Julie assumed instantly she was probably to use this car, not her own, to throw off her followers when she made her escape from Keaton in two days. “Tell me it isn’t stolen,” she said in a dire tone that made him laugh.

“It’s not. Like I told you, I’m retired, Zack paid for it, and I decided to deliver his gift, that’s all. There ain’t no specific law against an escaped con buyin’ a car for a lady with his own hard-earned, honest money. Or, how she chooses to use that car ain’t none of my business.”

“I didn’t see any car in front of the house tonight.”

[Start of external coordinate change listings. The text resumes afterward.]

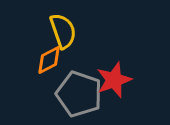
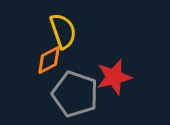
red star: moved 3 px up; rotated 6 degrees clockwise
gray pentagon: moved 4 px left
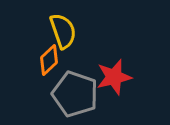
orange diamond: rotated 16 degrees counterclockwise
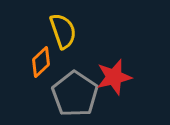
orange diamond: moved 8 px left, 2 px down
gray pentagon: rotated 15 degrees clockwise
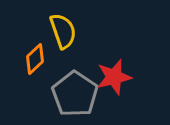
orange diamond: moved 6 px left, 3 px up
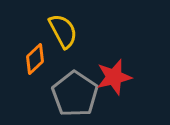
yellow semicircle: rotated 9 degrees counterclockwise
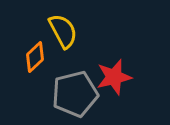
orange diamond: moved 2 px up
gray pentagon: rotated 24 degrees clockwise
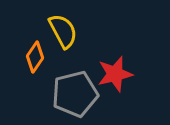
orange diamond: rotated 12 degrees counterclockwise
red star: moved 1 px right, 3 px up
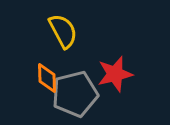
orange diamond: moved 12 px right, 21 px down; rotated 36 degrees counterclockwise
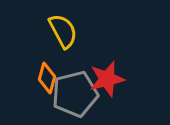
red star: moved 8 px left, 5 px down
orange diamond: rotated 16 degrees clockwise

“Of course not!” he said in exaggerated horror. “I didn’t think I should break some city ordinance or something by cluttering up your nice street. So I delivered it to the parking lot behind a place in town called Kelton’s Dry Goods.”

“Why?” Julie said, feeling stupid.

“That’s an interesting question. I’m not sure just why I got a crazy impulse like that,” he joked, suddenly reminding Julie of the incorrigible, irrepressible, eight-year-old boys she taught. “I guess I figured that if you was to park your own car on the street in front of that store one morning, you might want to go inside, look around, and then go out the back door and take your new car for a little test drive. Of course, that might annoy the guys who are tailing you, I mean, it’d be awful hard for them to figure out which way you went, what you’re driving, and what you’re wearin’ – assuming you was also to get a sudden desire to change into a different sweater or somethin’ that you happened to have in your briefcase. If you get my meanin’”

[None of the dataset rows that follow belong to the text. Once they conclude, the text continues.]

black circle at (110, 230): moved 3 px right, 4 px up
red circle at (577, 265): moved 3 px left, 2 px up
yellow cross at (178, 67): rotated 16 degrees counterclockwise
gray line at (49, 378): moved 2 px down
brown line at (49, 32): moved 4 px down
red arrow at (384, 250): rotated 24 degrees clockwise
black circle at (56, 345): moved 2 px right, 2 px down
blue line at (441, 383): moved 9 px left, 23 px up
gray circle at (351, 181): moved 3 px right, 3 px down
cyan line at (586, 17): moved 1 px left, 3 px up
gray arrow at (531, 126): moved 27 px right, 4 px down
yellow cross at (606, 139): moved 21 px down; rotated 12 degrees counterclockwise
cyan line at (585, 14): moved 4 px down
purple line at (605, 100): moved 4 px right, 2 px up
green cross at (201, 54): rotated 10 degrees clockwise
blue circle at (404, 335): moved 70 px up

Julie nodded in the dark, shivering at the clandestine overtones of everything he’d said. “I get your meaning,” she said with a tight, nervous laugh.

The rocking chair creaked as he stood up. “it’s been nice talkin’ to you,” he said, as his hand briefly touched her arm. “Good-bye Zack’s Julie. I hope you know what the hell you’re doin’.”

Julie hoped so, too.

“Don’t turn the lights on in he back of the house until I’m gone.”

She listened to his slow footsteps and had the feeling he moved with a slight limp.